A couple dozen members of Congress dropped by a fancy events space near the United Center, as did New York Mayor Eric Adams, Kentucky Gov. Andy Beshear, and a passel of other national figures. Scores of elected officials addressed the gathering. “This problem we’ve had with some elements of the Democratic Party is horrendous, but it’s not new,” California Congressman Brad Sherman reassured everyone. “The other side can’t win elections. That’s why they’re blocking traffic.”

Don’t worry, we’re winning!
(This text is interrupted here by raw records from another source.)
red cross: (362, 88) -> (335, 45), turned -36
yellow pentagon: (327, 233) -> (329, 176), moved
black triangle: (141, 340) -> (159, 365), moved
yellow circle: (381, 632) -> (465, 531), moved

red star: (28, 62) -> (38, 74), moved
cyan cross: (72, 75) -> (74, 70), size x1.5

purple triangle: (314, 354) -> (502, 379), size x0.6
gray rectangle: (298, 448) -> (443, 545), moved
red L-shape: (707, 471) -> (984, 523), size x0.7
Across over an hour of speeches, Eric Adams, the eccentric who runs the nation’s largest city, was one of the few who strayed beyond the bounds of in-group reassurance. “It’s become popular to hate,” fretted Adams in the event’s most candid moment of intracoalition criticism. “The days of just having dinners or idle conversations are over” for Jews who want to form connections to the Black community, he said. “We need to go outside our comfort zone and bring the young people along.”
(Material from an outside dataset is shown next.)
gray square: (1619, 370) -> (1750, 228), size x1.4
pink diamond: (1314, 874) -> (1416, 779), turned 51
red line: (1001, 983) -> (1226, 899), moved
The same unspoken anxieties hovered over every speech and over the event in general. Kamala Harris is not Joe Biden. Are there differences between the two of them on Israel that we will only learn of once she becomes president? “She was intimately involved in core decision-making throughout the conflict,” said Mark Mellman, veteran Democratic consultant and president of DMFI. “I think that’s important evidence.”
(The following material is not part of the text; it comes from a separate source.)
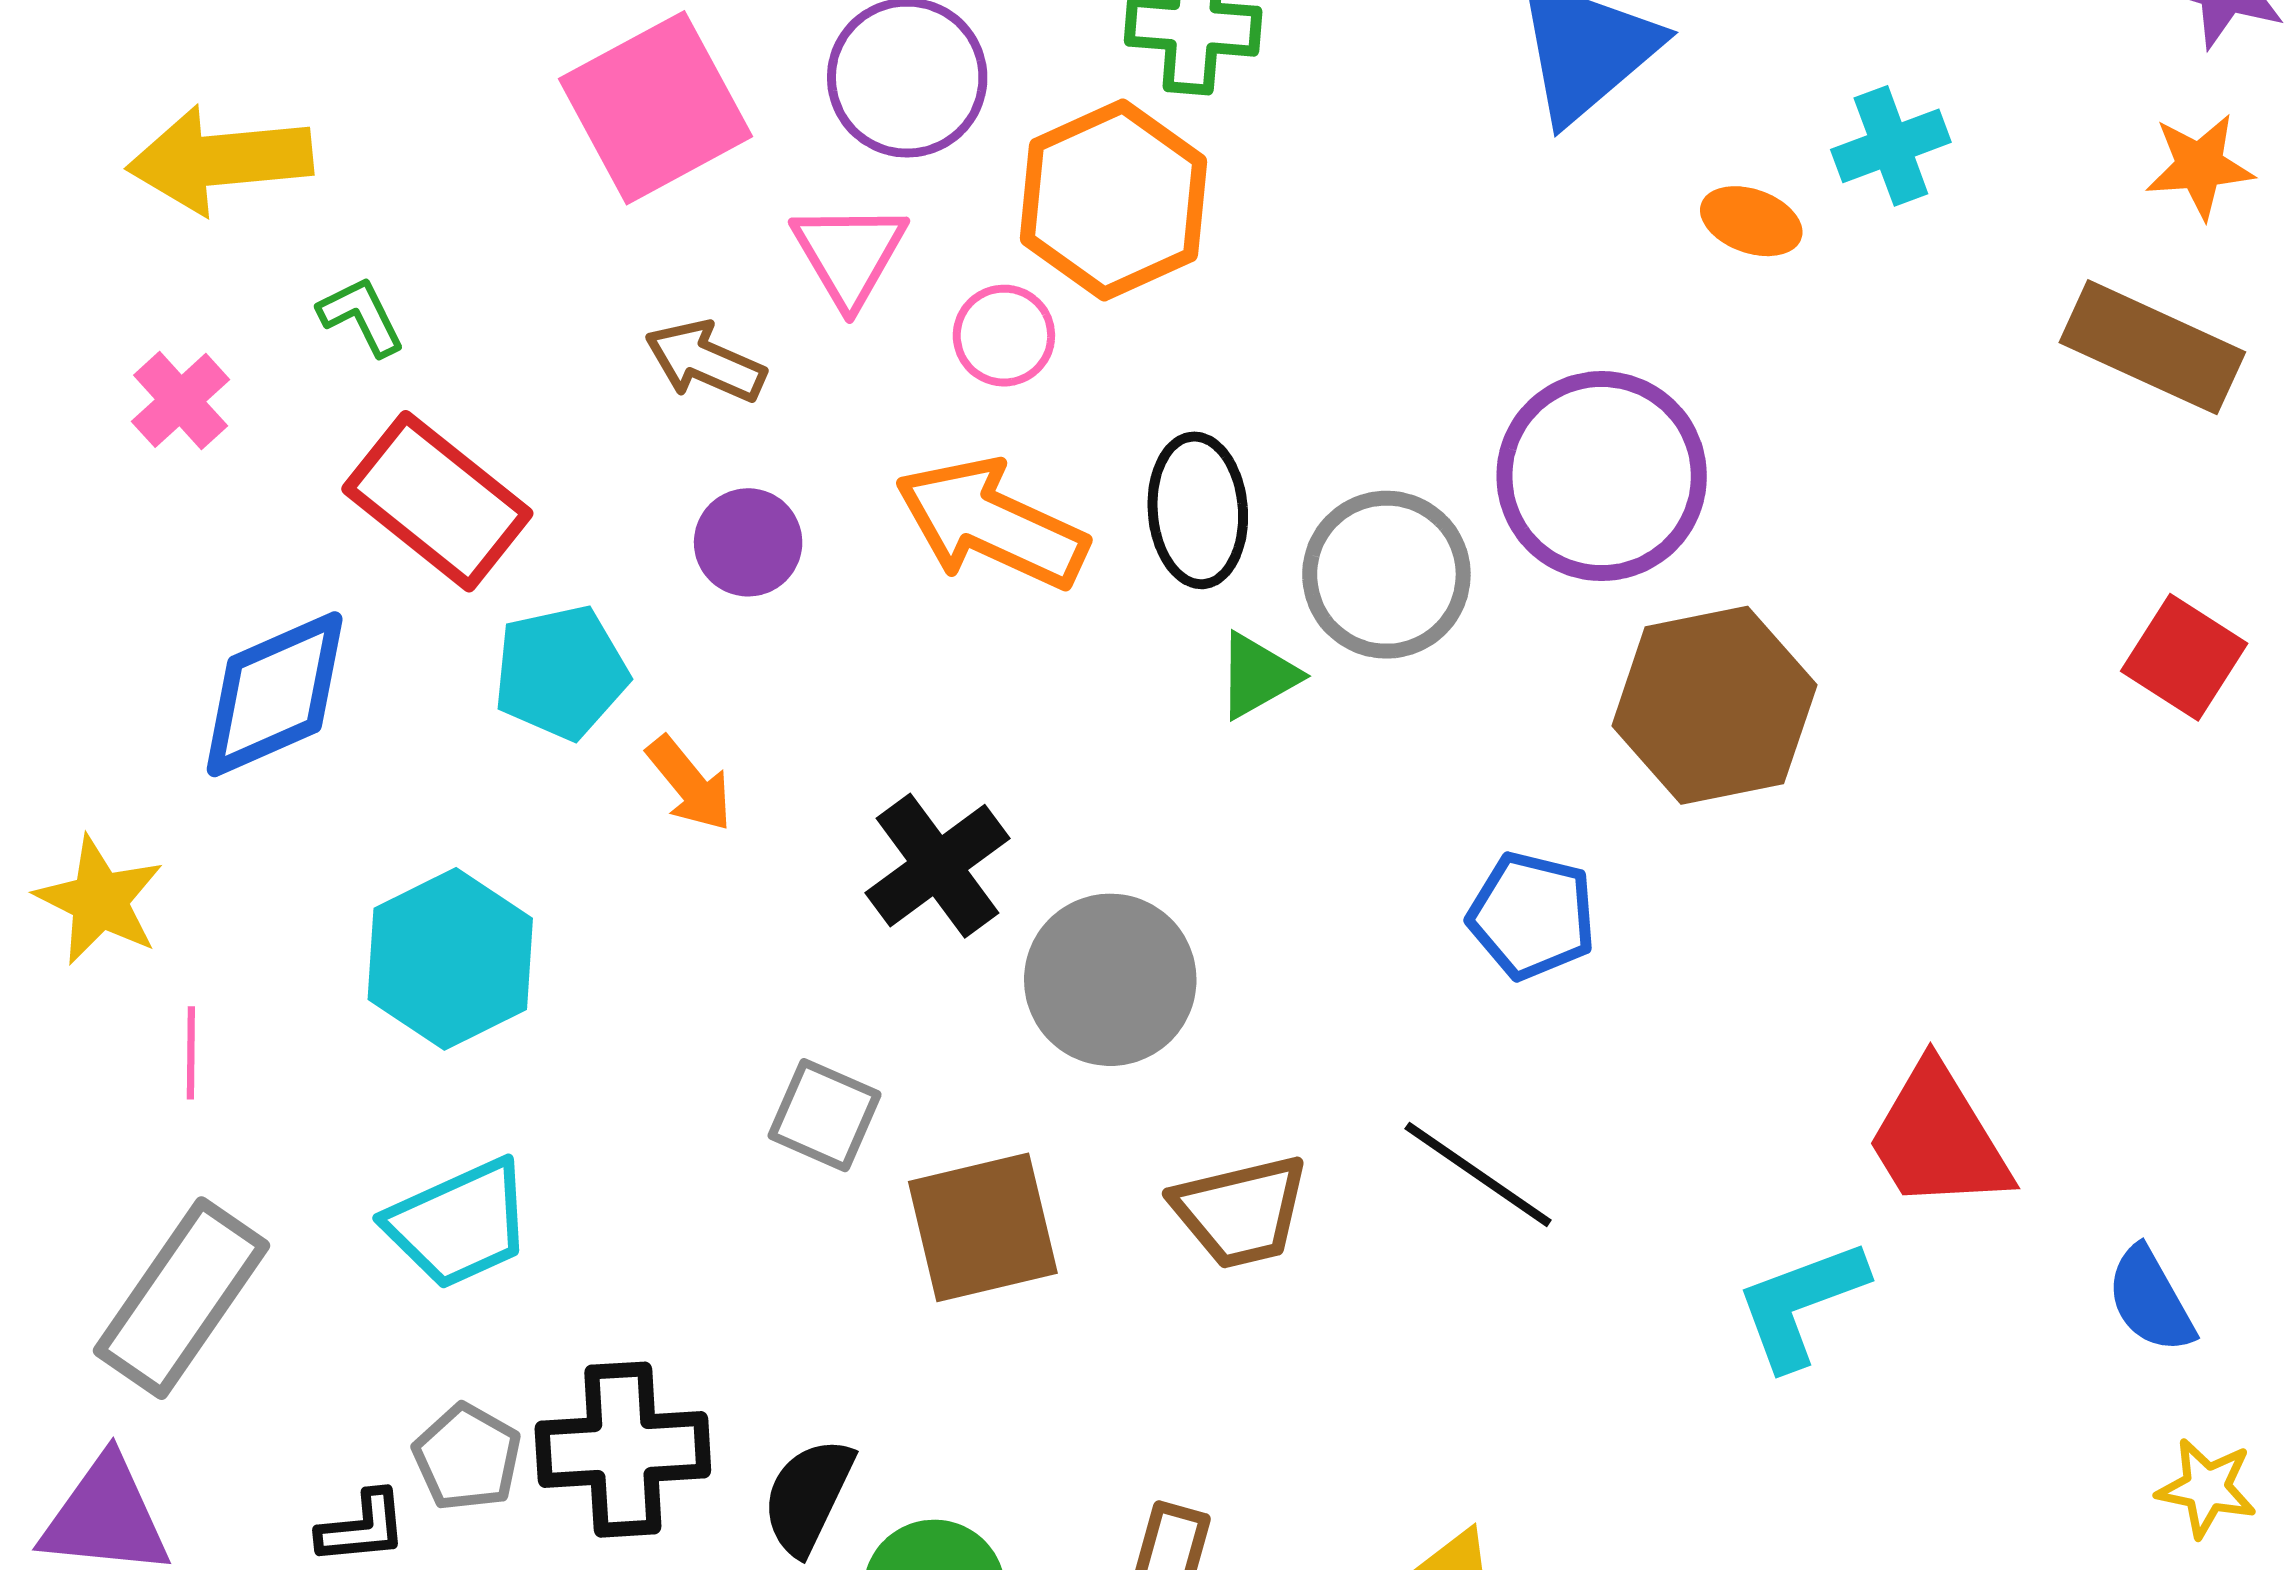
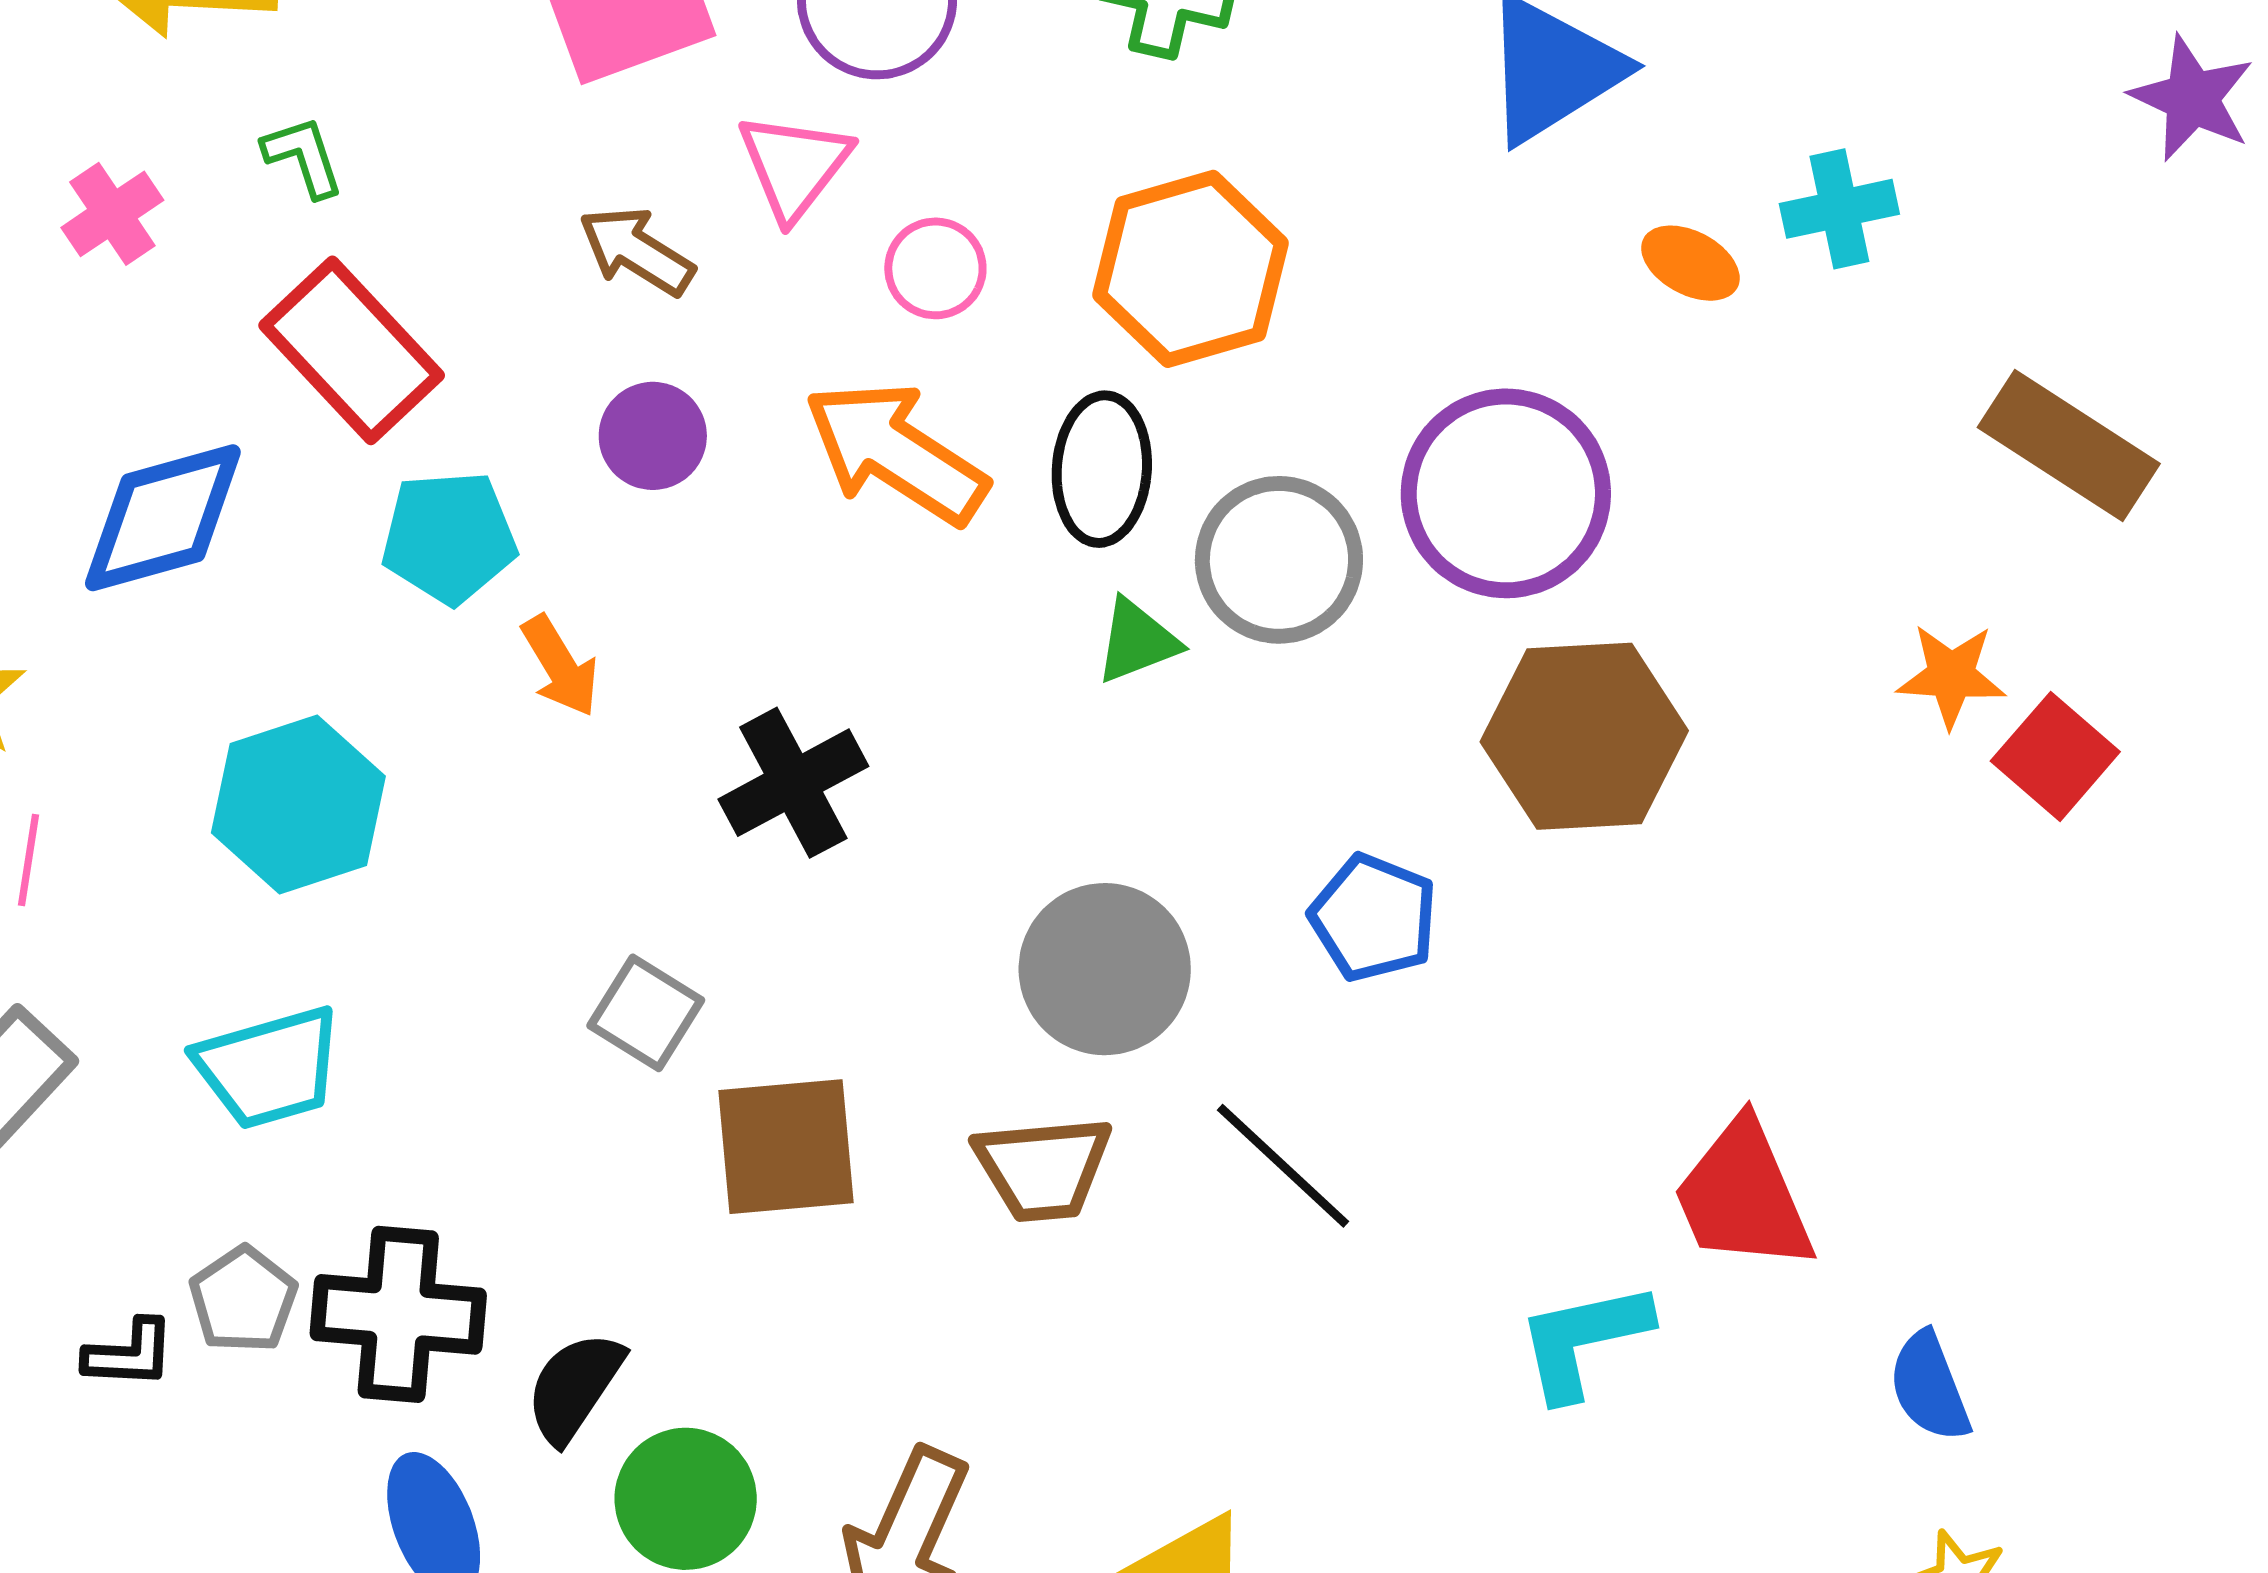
orange star: (2200, 166) -> (1951, 676), moved
orange hexagon: (1113, 200) -> (1190, 269), moved
gray circle: (1110, 980) -> (1105, 969), moved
For skeptics, direct participation in post-Oct. 7 policies, which include sanctions relief for Iran and a U.S.-brokered effort to redraw Israel’s border with Lebanon to bring it closer to Hezbollah’s demands, will be mixed proof of Harris’ pro-Israel bona fides. Luckily DMFI has printed up a 14-page booklet of “Kamala Harris’ Twenty-Year Record of Pro-Israel Statements and Actions,” which includes sections outlining her opposition to BDS and her support for the Abraham Accords.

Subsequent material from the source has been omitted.